On top of all that, you still have Marcus Smart. Smart will once again be the Celtics biggest workhorse off the bench and he might even average more minutes than Fultz. There will be some people who want to see him in the starting lineup, but the other players in this second unit will enter next season with a combined three years of NBA experience and it will be beneficial to have somebody who has carried the “sixth man” load before with this group.

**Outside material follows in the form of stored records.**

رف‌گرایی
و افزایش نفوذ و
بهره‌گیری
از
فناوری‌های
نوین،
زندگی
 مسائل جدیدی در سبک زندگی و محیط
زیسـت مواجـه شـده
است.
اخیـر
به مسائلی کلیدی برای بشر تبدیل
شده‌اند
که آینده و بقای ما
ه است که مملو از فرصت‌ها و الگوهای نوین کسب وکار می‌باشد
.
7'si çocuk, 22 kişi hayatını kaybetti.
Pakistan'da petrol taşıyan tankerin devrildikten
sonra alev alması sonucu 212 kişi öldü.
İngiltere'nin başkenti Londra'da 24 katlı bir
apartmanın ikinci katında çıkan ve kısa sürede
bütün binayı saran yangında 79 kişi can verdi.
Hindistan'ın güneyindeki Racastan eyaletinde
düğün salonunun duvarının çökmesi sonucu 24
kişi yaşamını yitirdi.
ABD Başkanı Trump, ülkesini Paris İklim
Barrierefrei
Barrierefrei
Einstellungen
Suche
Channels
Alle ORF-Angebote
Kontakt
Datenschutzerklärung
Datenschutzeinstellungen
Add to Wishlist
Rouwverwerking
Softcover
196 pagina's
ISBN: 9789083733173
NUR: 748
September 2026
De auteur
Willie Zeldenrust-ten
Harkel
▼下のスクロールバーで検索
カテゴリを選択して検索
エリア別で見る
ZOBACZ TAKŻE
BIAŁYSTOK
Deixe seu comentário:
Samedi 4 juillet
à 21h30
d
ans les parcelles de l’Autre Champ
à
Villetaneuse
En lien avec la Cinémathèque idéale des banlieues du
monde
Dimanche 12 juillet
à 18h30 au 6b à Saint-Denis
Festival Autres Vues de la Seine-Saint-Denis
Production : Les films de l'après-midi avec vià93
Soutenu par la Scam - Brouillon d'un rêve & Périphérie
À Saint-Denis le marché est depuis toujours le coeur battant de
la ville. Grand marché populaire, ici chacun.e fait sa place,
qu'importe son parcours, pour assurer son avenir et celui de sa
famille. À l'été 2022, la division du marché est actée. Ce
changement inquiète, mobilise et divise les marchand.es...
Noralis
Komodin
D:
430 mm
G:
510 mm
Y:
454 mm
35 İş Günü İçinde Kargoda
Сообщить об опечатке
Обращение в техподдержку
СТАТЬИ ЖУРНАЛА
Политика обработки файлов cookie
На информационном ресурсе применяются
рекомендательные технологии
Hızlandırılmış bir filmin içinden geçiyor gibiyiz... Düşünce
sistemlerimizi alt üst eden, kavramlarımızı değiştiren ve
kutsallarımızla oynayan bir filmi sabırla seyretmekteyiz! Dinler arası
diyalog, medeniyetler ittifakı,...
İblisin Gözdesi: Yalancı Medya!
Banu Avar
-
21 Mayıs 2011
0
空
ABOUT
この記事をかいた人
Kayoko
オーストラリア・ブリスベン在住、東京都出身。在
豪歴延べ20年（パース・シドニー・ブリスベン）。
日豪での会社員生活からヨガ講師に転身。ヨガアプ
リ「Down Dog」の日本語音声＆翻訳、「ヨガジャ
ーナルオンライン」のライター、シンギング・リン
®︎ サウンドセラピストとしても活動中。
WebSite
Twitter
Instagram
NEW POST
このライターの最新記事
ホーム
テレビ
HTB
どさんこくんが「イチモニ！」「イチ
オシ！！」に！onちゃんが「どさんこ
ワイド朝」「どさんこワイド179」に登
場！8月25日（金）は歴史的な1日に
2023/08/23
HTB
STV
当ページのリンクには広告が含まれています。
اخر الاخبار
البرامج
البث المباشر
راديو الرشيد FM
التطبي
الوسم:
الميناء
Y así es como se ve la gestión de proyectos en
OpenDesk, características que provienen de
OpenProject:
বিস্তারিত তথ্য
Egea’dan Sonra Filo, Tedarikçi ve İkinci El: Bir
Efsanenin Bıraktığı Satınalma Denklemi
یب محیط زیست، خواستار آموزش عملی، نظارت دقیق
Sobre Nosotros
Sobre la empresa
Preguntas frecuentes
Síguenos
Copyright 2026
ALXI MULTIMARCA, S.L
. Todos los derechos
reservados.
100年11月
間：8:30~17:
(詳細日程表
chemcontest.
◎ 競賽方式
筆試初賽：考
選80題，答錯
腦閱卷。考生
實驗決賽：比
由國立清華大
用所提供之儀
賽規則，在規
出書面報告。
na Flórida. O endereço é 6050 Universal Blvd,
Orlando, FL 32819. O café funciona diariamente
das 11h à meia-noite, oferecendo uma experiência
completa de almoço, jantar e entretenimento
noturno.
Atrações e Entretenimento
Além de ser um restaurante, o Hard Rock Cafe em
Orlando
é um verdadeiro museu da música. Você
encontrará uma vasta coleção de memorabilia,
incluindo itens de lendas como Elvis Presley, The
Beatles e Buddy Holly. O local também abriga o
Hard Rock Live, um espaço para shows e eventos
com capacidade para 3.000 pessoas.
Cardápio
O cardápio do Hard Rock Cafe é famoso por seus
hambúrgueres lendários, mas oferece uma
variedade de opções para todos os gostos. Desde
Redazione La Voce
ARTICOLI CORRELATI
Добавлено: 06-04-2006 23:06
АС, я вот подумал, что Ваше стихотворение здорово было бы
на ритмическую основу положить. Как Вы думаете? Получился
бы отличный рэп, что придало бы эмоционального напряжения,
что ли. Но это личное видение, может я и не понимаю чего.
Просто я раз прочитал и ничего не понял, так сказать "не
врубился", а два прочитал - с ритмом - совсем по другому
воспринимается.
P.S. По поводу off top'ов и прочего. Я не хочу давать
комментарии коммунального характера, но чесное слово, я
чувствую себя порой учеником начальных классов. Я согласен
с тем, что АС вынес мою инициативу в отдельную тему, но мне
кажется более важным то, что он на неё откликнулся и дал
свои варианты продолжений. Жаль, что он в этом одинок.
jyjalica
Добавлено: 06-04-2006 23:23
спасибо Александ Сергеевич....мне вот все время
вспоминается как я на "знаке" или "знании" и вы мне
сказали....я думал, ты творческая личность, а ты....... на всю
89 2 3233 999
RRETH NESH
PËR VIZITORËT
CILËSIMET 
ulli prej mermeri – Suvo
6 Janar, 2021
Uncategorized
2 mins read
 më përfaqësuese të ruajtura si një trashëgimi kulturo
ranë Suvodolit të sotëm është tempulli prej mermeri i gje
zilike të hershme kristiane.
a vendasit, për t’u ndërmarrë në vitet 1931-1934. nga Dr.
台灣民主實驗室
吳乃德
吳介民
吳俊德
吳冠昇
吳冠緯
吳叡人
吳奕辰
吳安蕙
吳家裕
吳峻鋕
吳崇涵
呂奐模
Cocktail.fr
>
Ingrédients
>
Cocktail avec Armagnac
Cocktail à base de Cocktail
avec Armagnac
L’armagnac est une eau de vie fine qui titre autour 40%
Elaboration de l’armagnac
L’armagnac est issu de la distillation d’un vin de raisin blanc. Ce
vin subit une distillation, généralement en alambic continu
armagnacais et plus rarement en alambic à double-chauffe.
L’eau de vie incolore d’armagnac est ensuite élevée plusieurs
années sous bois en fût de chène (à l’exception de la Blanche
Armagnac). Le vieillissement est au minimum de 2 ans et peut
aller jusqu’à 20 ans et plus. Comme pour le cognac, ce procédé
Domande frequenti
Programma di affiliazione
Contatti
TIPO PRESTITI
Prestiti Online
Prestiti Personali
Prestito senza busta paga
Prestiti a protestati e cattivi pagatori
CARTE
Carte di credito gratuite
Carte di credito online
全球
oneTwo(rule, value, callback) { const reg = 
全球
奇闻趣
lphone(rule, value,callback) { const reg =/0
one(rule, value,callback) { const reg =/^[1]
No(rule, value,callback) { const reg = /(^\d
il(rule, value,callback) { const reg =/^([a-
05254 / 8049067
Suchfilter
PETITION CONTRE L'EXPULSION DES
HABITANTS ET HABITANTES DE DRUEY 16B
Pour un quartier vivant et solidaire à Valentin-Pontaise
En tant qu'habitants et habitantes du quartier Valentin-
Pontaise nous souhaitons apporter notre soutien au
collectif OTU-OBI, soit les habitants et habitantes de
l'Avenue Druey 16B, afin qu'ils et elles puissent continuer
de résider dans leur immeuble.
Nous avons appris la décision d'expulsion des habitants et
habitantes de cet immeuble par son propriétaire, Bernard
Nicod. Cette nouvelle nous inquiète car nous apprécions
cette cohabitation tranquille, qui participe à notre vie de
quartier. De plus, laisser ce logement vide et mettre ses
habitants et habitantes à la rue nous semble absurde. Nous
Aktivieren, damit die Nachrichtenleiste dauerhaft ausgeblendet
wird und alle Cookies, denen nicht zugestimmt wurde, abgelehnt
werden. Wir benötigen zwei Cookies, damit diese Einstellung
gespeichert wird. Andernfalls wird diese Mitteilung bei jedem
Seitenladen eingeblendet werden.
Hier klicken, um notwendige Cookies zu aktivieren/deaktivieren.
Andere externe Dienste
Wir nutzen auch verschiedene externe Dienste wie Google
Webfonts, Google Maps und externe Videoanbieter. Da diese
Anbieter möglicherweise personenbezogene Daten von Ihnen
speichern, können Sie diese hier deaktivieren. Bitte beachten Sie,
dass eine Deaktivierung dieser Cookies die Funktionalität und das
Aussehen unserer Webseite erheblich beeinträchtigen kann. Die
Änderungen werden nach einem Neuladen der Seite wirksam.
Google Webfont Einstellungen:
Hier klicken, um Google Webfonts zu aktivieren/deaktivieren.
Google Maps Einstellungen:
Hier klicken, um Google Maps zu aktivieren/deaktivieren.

This second unit will bring a ton of energy to the floor while also giving them one of the better bench defenses in all of basketball. While inconsistency has often slowed them down, everybody has seen a ton of defensive potential out of Brown and Rozier in their young careers while enough can’t be said about how great a defensive player Smart already is. Zizic is seen as a physical old school center with tons of rim protecting ability and Yabusele already has a gritty – and slightly dirty – reputation from his play in other leagues.
End of Bench
PF Alec Peters
PF Jordan Mickey
SF/SG James Young
SF/SG Abdel Nader
PG Demetrius Jackson
None of these guys are really going to factor into the lineup unless there’s an injury or two that open up some doors. Peters and Mickey will compete in camp for the Tyler Zeller role of “occasionally play emergency minutes when somebody gets into foul trouble” but outside of that you’re looking at guys who will only play in garbage time and when others are injured.
You’d almost like to see Peters win that battle to justify him getting drafted, but this battle will give fans a reason to keep watching through the fourth quarter of preseason games. You could make the argument that Young and Nader wind up with some battle for Gerald Green type minutes from those stretches of the season where Green wasn’t a full member of the rotation, but Rozier and Brown could also take any of those by simply boosting their minutes averages.
Jackson will probably spend a good chunk of next season with the Maine Red Claws – just like his rookie year – and Nader might spend some time there as well, the only difference is that he’ll be under Celtics control this time around.